[Source material]

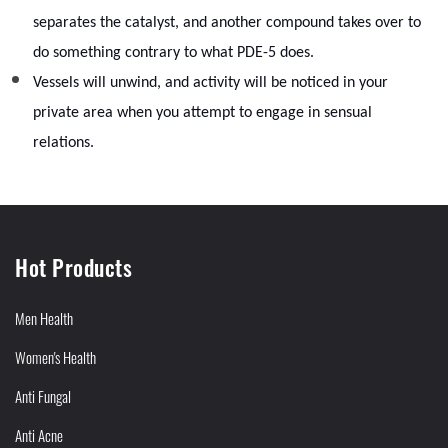
separates the catalyst, and another compound takes over to
do something contrary to what PDE-5 does.
Vessels will unwind, and activity will be noticed in your
private area when you attempt to engage in sensual
relations.
Hot Products
Men Health
Women's Health
Anti Fungal
Anti Acne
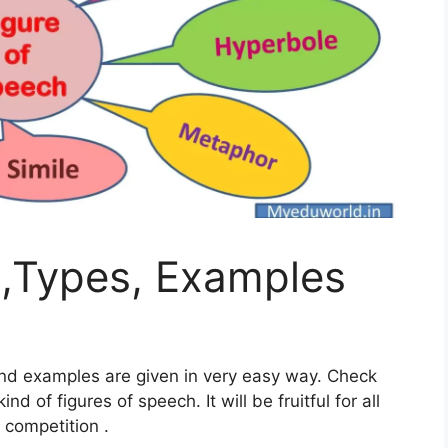
h,Types, Examples
 and examples are given in very easy way. Check
nd of figures of speech. It will be fruitful for all
 competition .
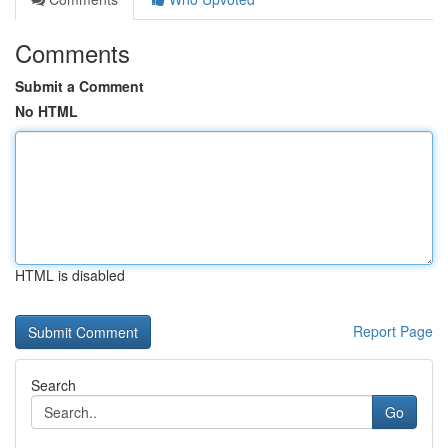
Comments
Submit a Comment
No HTML
HTML is disabled
Report Page
Search
Go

[/Source material]

Instructions for the task: Please give back exactly, and with no pictures, the lines from where the listing above begins through the line containing "nd of figures".

Answer space:
separates the catalyst, and another compound takes over to
do something contrary to what PDE-5 does.
Vessels will unwind, and activity will be noticed in your
private area when you attempt to engage in sensual
relations.
Hot Products
Men Health
Women's Health
Anti Fungal
Anti Acne
h,Types, Examples
 and examples are given in very easy way. Check
nd of figures of speech. It will be fruitful for all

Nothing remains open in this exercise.